3.            The share capital of the Company is one Ordinary Share of £1.00 each.

 

SHARES

4.             

(a)          The Directors are generally and unconditionally authorised for the purposes of Section 80 of the Act to exercise any power of the Company to allot andgrant rights to subscribe for or convert securities into shares of the Company up to the amount of the authorised share capital with which the Company is incorporated at any time or times during the period of five years from the date of incorporation and the Directors may, after that period, allot any shares or grant any such rights under this authority in pursuance of an offer or agreement so to do made by the Company within that period.
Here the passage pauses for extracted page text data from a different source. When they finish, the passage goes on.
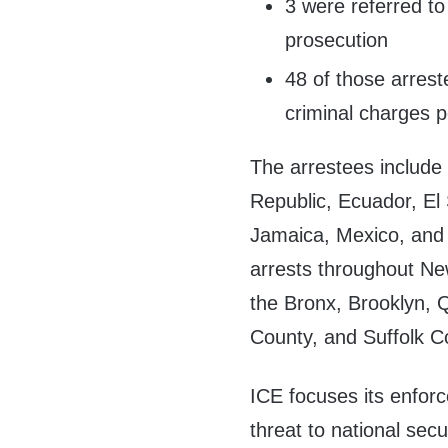
3 were referred to
prosecution
48 of those arrest
criminal charges 
The arrestees include
Republic, Ecuador, E
Jamaica, Mexico, and
arrests throughout New
the Bronx, Brooklyn, 
County, and Suffolk C
ICE focuses its enfor
threat to national secu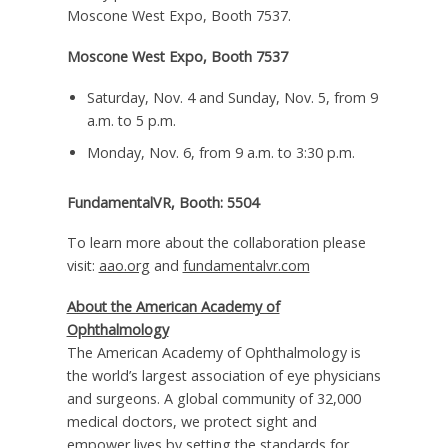
Moscone West Expo, Booth 7537.
Moscone West Expo, Booth 7537
Saturday, Nov. 4
and
Sunday, Nov. 5
, from
9
a.m. to 5 p.m.
Monday, Nov. 6
, from
9 a.m. to 3:30 p.m.
FundamentalVR, Booth: 5504
To learn more about the collaboration please
visit:
aao.org
and
fundamentalvr.com
About the American Academy of
Ophthalmology
The American Academy of Ophthalmology is
the world’s largest association of eye physicians
and surgeons. A global community of 32,000
medical doctors, we protect sight and
empower lives by setting the standards for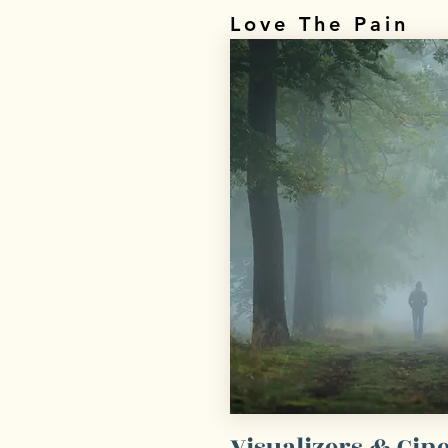
Love The Pain
Visualizers & Ci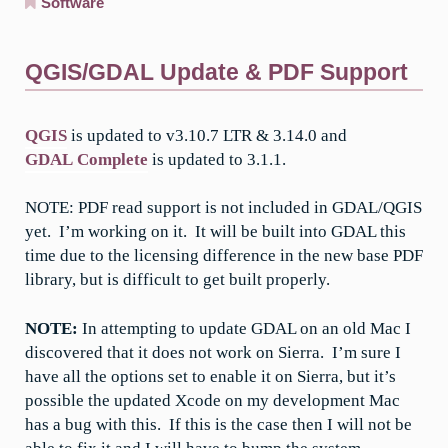
Software
QGIS/GDAL Update & PDF Support
QGIS
is updated to v3.10.7 LTR & 3.14.0 and
GDAL Complete
is updated to 3.1.1.
NOTE: PDF read support is not included in GDAL/QGIS
yet. I’m working on it. It will be built into GDAL this
time due to the licensing difference in the new base PDF
library, but is difficult to get built properly.
NOTE:
In attempting to update GDAL on an old Mac I
discovered that it does not work on Sierra. I’m sure I
have all the options set to enable it on Sierra, but it’s
possible the updated Xcode on my development Mac
has a bug with this. If this is the case then I will not be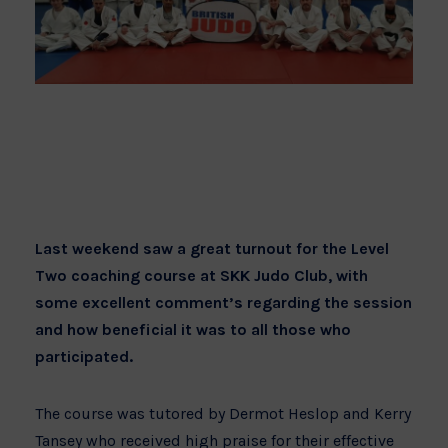
Last weekend saw a great turnout for the Level
Two coaching course at SKK Judo Club, with
some excellent comment’s regarding the session
and how beneficial it was to all those who
participated.
The course was tutored by Dermot Heslop and Kerry
Tansey who received high praise for their effective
The authority hereby given may at any time (subject to the said Section 80) be renewed, revoked or varied by Ordinary Resolution of the Company in General Meeting.

(b)          All unissued shares or securities of the Company not comprising relevant securities shall be at the disposal of the Board who may allot, grant options over or otherwise dispose of them to such persons, at such times, and on such terms as it thinks proper.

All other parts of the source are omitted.